Tumour growth results in changes in placental amino acid transport in the rat: a tumour necrosis factor α-mediated effect Available to Purchase

The implantation of a fast growing tumour (Yoshida AH-130 ascites hepatoma) to late pregnant rats resulted in no changes in fetal growth, this possibly being associated with an important increase in the fetal uptake of maternal-derived amino acids [Carbó, López-Soriano and Argilés (1995) Endocrinology 136, 3579-3584]. The present investigation was undertaken to see whether the presence of the tumour induced changes in placental transport systems. For alanine transport, although no changes in affinity (K_m) were observed, tumour growth resulted in a 192% increase in V_max. in the Na⁺-independent component. Kinetic analysis of the Na⁺-dependent component resulted in two clearly different components: while the low-affinity and high-capacity component was unaffected by tumour growth, the high-affinity, low-capacity component of the tumour-bearing rats showed an important increase in V_max. (78%). With regard to leucine transport, tumour burden induced important increases in the Na⁺-independent component, not only in K_m (262%) but also in V_max. (189%). Since elevated tumour necrosis factor-α (TNF) concentrations have been reported in this kind of tumour model, we performed the same type of transport experiments in rats chronically treated with TNF, the results obtained showing great similarities with those observed with tumour growth.

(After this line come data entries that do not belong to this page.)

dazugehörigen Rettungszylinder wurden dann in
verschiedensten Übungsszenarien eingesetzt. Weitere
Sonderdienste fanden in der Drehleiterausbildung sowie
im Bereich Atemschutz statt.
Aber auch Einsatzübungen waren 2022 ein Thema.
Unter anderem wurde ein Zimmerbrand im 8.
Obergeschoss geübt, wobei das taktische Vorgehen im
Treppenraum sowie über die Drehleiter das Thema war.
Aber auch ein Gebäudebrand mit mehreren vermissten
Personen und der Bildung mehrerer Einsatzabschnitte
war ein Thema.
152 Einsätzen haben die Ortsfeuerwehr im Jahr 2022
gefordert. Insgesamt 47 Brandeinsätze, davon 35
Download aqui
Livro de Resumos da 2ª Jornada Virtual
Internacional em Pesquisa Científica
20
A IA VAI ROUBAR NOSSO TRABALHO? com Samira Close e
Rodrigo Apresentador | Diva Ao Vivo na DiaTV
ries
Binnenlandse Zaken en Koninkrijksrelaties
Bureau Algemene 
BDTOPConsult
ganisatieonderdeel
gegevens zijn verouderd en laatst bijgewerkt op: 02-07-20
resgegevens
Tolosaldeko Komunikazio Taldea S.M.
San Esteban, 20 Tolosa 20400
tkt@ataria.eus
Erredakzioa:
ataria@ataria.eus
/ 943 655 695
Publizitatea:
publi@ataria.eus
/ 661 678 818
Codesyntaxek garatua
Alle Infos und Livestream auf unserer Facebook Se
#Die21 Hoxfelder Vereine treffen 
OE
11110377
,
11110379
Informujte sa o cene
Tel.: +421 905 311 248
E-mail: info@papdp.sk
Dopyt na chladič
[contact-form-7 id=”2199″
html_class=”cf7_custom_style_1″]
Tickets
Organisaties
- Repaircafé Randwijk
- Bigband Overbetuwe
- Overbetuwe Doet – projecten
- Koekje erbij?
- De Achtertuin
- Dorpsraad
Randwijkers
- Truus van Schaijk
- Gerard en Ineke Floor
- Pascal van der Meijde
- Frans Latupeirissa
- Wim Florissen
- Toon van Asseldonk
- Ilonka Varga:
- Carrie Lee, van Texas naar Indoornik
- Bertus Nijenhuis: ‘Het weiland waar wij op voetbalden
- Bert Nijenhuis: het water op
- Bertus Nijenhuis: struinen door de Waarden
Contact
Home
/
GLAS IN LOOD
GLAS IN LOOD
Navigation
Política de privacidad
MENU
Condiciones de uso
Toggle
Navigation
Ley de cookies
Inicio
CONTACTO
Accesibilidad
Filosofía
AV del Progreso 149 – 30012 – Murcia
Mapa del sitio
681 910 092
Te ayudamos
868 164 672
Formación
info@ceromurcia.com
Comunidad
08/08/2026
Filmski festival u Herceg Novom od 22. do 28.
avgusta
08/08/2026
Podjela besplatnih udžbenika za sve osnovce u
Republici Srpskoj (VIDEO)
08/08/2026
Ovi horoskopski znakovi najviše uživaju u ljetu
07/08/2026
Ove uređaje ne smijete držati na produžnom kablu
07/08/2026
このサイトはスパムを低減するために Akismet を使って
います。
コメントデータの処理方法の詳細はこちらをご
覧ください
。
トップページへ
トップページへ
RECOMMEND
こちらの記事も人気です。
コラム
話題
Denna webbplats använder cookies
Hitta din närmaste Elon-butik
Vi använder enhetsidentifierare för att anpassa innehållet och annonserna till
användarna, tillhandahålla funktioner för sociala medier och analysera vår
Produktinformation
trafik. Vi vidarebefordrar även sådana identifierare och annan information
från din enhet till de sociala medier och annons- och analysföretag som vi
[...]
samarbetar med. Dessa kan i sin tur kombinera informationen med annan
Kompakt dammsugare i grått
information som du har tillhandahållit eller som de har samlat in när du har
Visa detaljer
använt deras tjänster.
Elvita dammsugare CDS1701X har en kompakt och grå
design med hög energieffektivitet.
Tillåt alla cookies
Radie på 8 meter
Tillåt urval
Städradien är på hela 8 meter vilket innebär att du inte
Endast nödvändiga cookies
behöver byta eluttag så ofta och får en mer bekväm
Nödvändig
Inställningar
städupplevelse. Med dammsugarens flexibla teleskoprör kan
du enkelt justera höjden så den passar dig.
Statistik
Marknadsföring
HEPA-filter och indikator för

The V_max. of Na⁺-independent alanine transport was also increased by the cytokine (104%) while no changes were observed in affinity. TNF treatment also induced an increase in the V_max. (67%) of the Na⁺-dependent (high-affinity, low-capacity) component while no changes in affinity were observed. Concerning leucine kinetics, TNF treatment, as in the case of tumour growth, also increased K_m (155%) and V_max. (72%) associated with Na⁺-independent transport. Interestingly, treatment with the cytokine increased both the K_m (43%) and V_max. (64%) of the Na⁺-dependent component. The inhibition patterns suggest the existence of more that one Na⁺-dependent transport for alanine although the majority of the amino acid is transported through the A system. The results presented suggest that, during gestation, the mother is able to adapt her placental amino acid transport systems to compensate for the nitrogen drainage associated with tumour growth and thus provide the fetus with enough amino acids to allow its normal growth, and that TNF could be responsible for the triggering of this compensatory mechanism.